Air India Group has officially completed its merger with Vistara, marking the creation of India’s largest full-service airline. This milestone comes just six weeks after the Group merged its low-cost carriers, Air India Express and AIX Connect (formerly Air Asia India), consolidating its airlines into a two-tiered structure under the five-year transformation programme, Vihaan.AI. With the new unified Air India Group, the airline now operates over 8,300 flights weekly on 312 routes, covering more than 100 domestic and international destinations with a fleet of 300 aircraft.

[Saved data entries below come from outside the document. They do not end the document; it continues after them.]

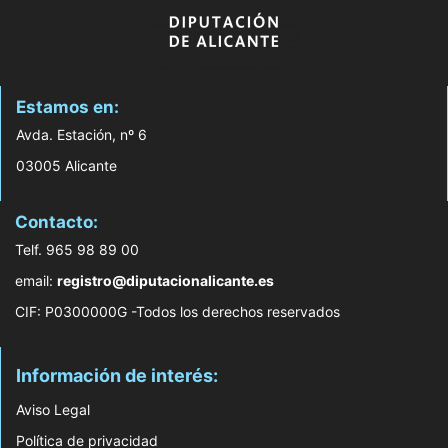
Estamos en:
Avda. Estación, nº 6
03005 Alicante
Contacto:
Telf. 965 98 89 00
email:
registro@diputacionalicante.es
CIF: P0300000G -Todos los derechos reservados
Información de interés:
Aviso Legal
Política de privacidad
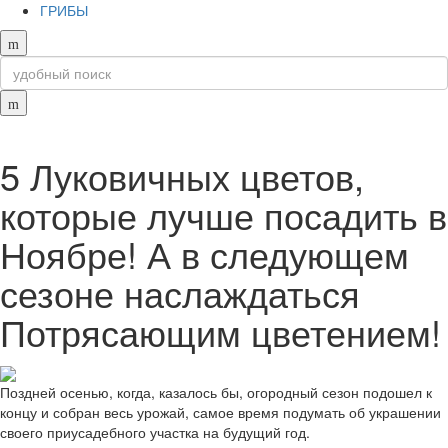
ГРИБЫ
5 Луковичных цветов,
которые лучше посадить в
Ноябре! А в следующем
сезоне наслаждаться
Потрясающим цветением!
Поздней осенью, когда, казалось бы, огородный сезон подошел к
концу и собран весь урожай, самое время подумать об украшении
своего приусадебного участка на будущий год.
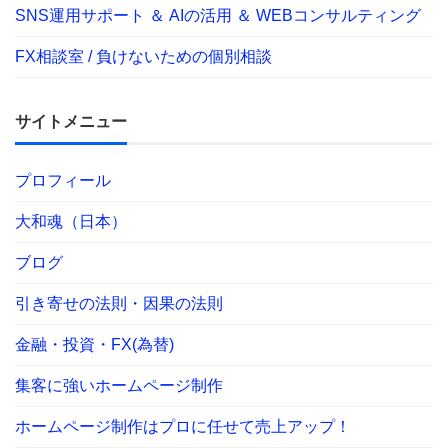
SNS運用サポート ＆ AIの活用 ＆ WEBコンサルティング
FX相談室 / 負けないための個別相談
サイトメニュー
プロフィール
大和魂（日本）
ブログ
引き寄せの法則・因果の法則
金融・投資・FX(為替)
集客に強いホームページ制作
ホームページ制作はプロに任せて売上アップ！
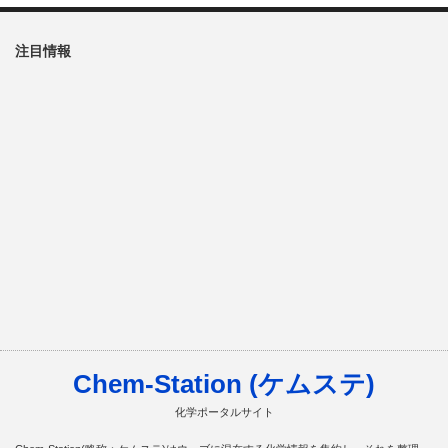
注目情報
Chem-Station (ケムステ)
化学ポータルサイト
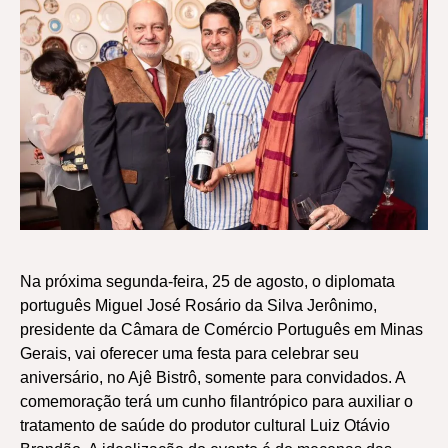
Na próxima segunda-feira, 25 de agosto, o diplomata
português Miguel José Rosário da Silva Jerônimo,
presidente da Câmara de Comércio Português em Minas
Gerais, vai oferecer uma festa para celebrar seu
aniversário, no Ajê Bistrô, somente para convidados. A
comemoração terá um cunho filantrópico para auxiliar o
tratamento de saúde do produtor cultural Luiz Otávio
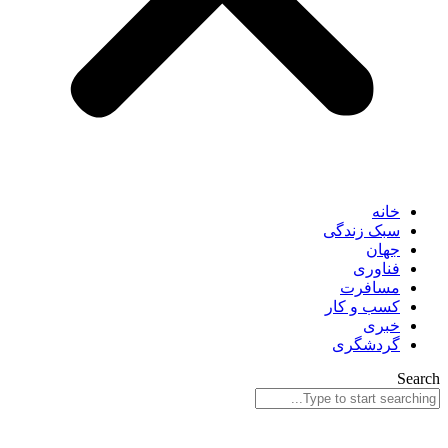
خانه
سبک زندگی
جهان
فناوری
مسافرت
کسب و کار
خبری
گردشگری
Search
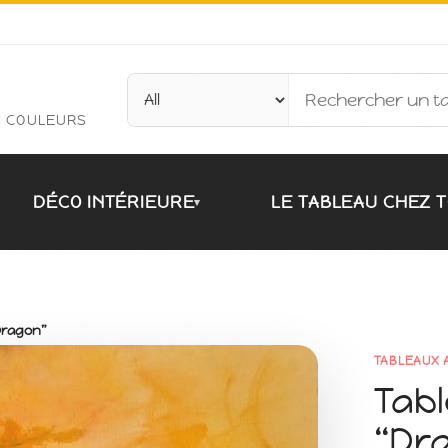
N COULEURS
DÉCO INTÉRIEURE
LE TABLEAU CHEZ T
▾
Dragon”
TABLEAUX 
Tabl
“Dr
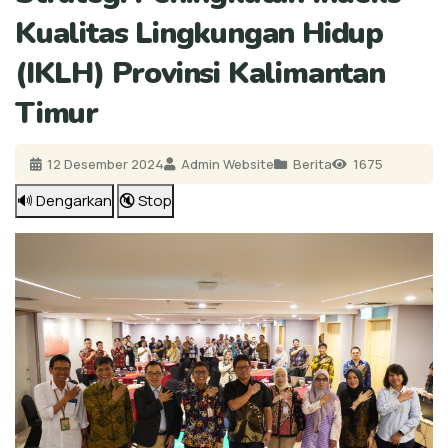
Kualitas Lingkungan Hidup
(IKLH) Provinsi Kalimantan
Timur
12 Desember 2024
Admin Website
Berita
1675
🔊 Dengarkan
🔇 Stop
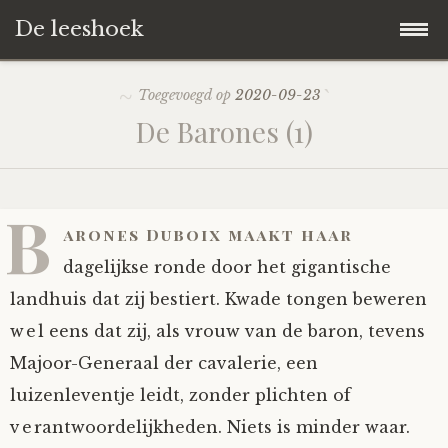
De leeshoek
Skip
Hoofdpagina
Toegevoegd op
2020-09-23
to
De Barones (1)
content
De Leeshoek
De Boekenkast
Wat is De Leeshoek
B
arones Duboix maakt haar
HD-Archief
Wie zijn we?
De hele kast
dagelijkse ronde door het gigantische
landhuis dat zij bestiert. Kwade tongen beweren
Verhalen
Het Biechthokje
Adventskalenders
Het hele archief
wel eens dat zij, als vrouw van de baron, tevens
Majoor-Generaal der cavalerie, een
Polls
Nieuw op de site
Alternatieve straffen
Hoe geef je?
Alle verhalen
luizenleventje leidt, zonder plichten of
Averechts
Woordenboek
Instrumenten
Hoe krijg je?
Verhalen van De Leeshoek
verantwoordelijkheden. Niets is minder waar.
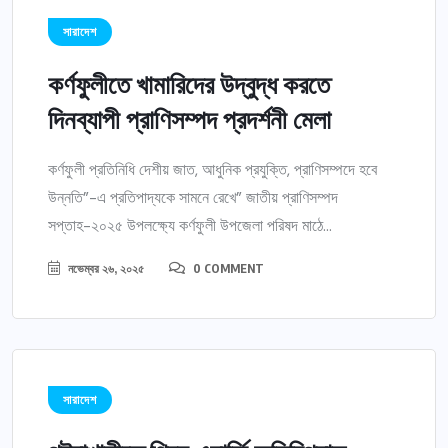
সারাদেশ
কর্ণফুলীতে খামারিদের উদ্বুদ্ধ করতে
দিনব্যাপী প্রাণিসম্পদ প্রদর্শনী মেলা
কর্ণফুলী প্রতিনিধি দেশীয় জাত, আধুনিক প্রযুক্তি, প্রাণিসম্পদে হবে
উন্নতি”-এ প্রতিপাদ্যকে সামনে রেখে” জাতীয় প্রাণিসম্পদ
সপ্তাহ-২০২৫ উপলক্ষ্যে কর্ণফুলী উপজেলা পরিষদ মাঠে...
নভেম্বর ২৬, ২০২৫
0 COMMENT
সারাদেশ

The newly combined Air India full-service entity will continue to provide enhanced passenger experiences, integrating Vistara’s signature services under a four-digit Air India code that begins with “2.” The merger has seen a smooth integration process, migrating more than 4,000 customer contracts and 4.5 million Club Vistara members to Air India’s loyalty programme, now rebranded as Maharaja Club. Additionally, Vistara’s operations, service style, and crew will be maintained to ensure continuity for loyal customers while expanding the brand’s reach.
Air India Group’s merger efforts align with larger modernisation goals, including commitments to over 500 new aircraft, a $400 million retrofit of legacy planes, and the development of a new 12-bay maintenance base by 2026.
Campbell Wilson, Air India’s CEO, emphasised that this consolidation marks the end of Air India’s restructuring phase and strengthens its mission to become a leading global airline. Singapore Airlines, previously a 49% shareholder in Vistara, now holds a 25.1% stake in the unified Air India Group.